Pull every "grudnjak" line out of the data below.

Saved entries
+++

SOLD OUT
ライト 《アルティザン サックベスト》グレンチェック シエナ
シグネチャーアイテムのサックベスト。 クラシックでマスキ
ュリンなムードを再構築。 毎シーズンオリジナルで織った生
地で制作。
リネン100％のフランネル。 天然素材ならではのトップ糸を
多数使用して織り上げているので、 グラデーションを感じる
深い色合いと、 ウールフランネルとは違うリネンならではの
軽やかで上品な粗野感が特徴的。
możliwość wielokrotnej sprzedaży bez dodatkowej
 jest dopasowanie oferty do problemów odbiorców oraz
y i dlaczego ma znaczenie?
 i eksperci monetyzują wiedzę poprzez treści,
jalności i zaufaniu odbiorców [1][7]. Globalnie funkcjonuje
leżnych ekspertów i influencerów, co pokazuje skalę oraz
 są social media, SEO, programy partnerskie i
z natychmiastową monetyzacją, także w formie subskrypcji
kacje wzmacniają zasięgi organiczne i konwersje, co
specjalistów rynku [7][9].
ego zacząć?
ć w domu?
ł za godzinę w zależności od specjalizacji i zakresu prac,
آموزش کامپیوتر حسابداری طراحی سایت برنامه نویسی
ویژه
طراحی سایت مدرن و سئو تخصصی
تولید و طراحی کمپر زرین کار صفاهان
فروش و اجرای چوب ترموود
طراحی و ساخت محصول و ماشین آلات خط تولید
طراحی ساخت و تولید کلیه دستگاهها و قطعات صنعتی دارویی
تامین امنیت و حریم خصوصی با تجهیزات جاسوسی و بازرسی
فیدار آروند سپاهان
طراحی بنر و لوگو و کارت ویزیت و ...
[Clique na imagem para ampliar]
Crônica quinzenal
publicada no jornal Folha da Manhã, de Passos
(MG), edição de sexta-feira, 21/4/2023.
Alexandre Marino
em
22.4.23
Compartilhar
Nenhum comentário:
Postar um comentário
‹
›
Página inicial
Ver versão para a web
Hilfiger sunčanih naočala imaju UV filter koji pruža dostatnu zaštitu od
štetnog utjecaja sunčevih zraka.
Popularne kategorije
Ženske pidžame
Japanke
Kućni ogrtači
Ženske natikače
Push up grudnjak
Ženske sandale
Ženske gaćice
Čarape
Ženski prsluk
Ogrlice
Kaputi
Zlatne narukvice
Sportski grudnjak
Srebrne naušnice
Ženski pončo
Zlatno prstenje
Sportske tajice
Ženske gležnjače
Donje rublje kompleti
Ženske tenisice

+++

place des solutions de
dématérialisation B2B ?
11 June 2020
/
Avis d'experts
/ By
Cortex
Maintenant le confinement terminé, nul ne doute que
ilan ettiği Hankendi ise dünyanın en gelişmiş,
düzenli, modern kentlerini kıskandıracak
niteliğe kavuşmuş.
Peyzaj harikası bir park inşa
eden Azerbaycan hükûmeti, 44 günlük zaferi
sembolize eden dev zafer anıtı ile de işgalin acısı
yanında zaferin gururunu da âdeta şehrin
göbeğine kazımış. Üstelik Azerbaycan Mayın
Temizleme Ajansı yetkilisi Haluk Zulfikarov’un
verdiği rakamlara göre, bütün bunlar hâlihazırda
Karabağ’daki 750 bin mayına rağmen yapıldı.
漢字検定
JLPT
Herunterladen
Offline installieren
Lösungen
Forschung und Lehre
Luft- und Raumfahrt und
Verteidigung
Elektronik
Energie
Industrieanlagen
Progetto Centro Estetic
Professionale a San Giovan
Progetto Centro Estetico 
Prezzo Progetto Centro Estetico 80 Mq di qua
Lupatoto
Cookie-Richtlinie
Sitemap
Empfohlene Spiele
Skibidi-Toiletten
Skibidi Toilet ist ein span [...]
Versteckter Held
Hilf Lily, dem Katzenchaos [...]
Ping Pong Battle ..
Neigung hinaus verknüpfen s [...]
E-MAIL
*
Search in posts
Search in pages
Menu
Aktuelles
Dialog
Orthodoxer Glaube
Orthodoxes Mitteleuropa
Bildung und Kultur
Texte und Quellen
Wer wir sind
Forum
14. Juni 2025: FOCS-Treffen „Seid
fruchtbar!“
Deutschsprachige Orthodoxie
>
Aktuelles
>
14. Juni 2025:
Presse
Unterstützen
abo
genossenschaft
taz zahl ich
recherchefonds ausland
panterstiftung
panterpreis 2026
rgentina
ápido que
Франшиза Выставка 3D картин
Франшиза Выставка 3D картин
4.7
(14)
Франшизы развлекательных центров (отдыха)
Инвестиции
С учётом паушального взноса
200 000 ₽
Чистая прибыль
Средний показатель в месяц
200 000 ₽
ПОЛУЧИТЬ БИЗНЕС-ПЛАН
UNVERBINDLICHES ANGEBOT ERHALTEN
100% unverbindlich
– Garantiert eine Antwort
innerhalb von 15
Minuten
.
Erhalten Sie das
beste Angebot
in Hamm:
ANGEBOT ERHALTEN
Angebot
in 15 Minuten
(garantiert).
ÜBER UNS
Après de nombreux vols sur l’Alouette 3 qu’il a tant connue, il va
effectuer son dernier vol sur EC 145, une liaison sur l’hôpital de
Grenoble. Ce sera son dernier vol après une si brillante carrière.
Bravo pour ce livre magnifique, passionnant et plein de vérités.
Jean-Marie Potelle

+++

■ RESPONSE TO THIS EXERCISE:
Push up grudnjak
Sportski grudnjak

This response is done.